Brief:
Here are some records. Transcribe all of them exactly.
··· Listed entries ···
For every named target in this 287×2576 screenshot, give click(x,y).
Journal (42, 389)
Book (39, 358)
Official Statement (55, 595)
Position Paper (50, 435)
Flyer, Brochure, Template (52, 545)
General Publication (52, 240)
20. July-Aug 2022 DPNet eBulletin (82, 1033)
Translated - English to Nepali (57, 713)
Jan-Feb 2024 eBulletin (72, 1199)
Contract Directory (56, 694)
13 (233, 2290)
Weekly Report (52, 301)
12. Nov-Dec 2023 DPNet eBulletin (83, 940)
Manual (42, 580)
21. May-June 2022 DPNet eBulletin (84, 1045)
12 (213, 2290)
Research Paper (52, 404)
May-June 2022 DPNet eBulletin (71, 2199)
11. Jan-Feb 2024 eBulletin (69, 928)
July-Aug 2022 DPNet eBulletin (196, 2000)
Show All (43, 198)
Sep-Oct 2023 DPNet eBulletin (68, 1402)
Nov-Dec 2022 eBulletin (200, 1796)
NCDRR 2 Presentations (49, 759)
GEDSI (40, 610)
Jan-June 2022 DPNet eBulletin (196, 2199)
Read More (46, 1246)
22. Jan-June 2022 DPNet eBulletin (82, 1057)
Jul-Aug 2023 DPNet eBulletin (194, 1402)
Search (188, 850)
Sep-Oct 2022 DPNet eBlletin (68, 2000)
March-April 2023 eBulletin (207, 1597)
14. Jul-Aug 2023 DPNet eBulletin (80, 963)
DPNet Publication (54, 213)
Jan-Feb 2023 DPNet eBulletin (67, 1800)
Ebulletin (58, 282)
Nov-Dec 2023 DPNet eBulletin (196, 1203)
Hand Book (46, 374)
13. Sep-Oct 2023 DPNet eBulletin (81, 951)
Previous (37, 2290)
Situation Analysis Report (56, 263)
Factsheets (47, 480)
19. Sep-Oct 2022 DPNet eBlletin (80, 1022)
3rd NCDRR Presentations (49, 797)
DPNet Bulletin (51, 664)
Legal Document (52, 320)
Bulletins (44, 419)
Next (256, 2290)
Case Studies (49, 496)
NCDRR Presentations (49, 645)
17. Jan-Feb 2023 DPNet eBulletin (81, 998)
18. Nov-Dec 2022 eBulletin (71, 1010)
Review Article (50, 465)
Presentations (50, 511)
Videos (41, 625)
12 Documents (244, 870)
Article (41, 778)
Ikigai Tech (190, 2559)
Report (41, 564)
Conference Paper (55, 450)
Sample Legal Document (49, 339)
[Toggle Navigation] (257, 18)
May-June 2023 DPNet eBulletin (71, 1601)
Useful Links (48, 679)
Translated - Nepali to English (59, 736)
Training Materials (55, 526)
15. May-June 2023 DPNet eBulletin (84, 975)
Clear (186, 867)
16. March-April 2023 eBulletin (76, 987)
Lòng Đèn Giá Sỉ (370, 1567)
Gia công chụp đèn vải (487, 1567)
···
Exercise output:
For every named target in this 287×2576 screenshot, give click(x,y).
Journal (42, 389)
Book (39, 358)
Official Statement (55, 595)
Position Paper (50, 435)
Flyer, Brochure, Template (52, 545)
General Publication (52, 240)
20. July-Aug 2022 DPNet eBulletin (82, 1033)
Translated - English to Nepali (57, 713)
Jan-Feb 2024 eBulletin (72, 1199)
Contract Directory (56, 694)
13 (233, 2290)
Weekly Report (52, 301)
12. Nov-Dec 2023 DPNet eBulletin (83, 940)
Manual (42, 580)
21. May-June 2022 DPNet eBulletin (84, 1045)
12 (213, 2290)
Research Paper (52, 404)
May-June 2022 DPNet eBulletin (71, 2199)
11. Jan-Feb 2024 eBulletin (69, 928)
July-Aug 2022 DPNet eBulletin (196, 2000)
Show All (43, 198)
Sep-Oct 2023 DPNet eBulletin (68, 1402)
Nov-Dec 2022 eBulletin (200, 1796)
NCDRR 2 Presentations (49, 759)
GEDSI (40, 610)
Jan-June 2022 DPNet eBulletin (196, 2199)
Read More (46, 1246)
22. Jan-June 2022 DPNet eBulletin (82, 1057)
Jul-Aug 2023 DPNet eBulletin (194, 1402)
Search (188, 850)
Sep-Oct 2022 DPNet eBlletin (68, 2000)
March-April 2023 eBulletin (207, 1597)
14. Jul-Aug 2023 DPNet eBulletin (80, 963)
DPNet Publication (54, 213)
Jan-Feb 2023 DPNet eBulletin (67, 1800)
Ebulletin (58, 282)
Nov-Dec 2023 DPNet eBulletin (196, 1203)
Hand Book (46, 374)
13. Sep-Oct 2023 DPNet eBulletin (81, 951)
Previous (37, 2290)
Situation Analysis Report (56, 263)
Factsheets (47, 480)
19. Sep-Oct 2022 DPNet eBlletin (80, 1022)
3rd NCDRR Presentations (49, 797)
DPNet Bulletin (51, 664)
Legal Document (52, 320)
Bulletins (44, 419)
Next (256, 2290)
Case Studies (49, 496)
NCDRR Presentations (49, 645)
17. Jan-Feb 2023 DPNet eBulletin (81, 998)
18. Nov-Dec 2022 eBulletin (71, 1010)
Review Article (50, 465)
Presentations (50, 511)
Videos (41, 625)
12 Documents (244, 870)
Article (41, 778)
Ikigai Tech (190, 2559)
Report (41, 564)
Conference Paper (55, 450)
Sample Legal Document (49, 339)
[Toggle Navigation] (257, 18)
May-June 2023 DPNet eBulletin (71, 1601)
Useful Links (48, 679)
Translated - Nepali to English (59, 736)
Training Materials (55, 526)
15. May-June 2023 DPNet eBulletin (84, 975)
Clear (186, 867)
16. March-April 2023 eBulletin (76, 987)
Lòng Đèn Giá Sỉ (370, 1567)
Gia công chụp đèn vải (487, 1567)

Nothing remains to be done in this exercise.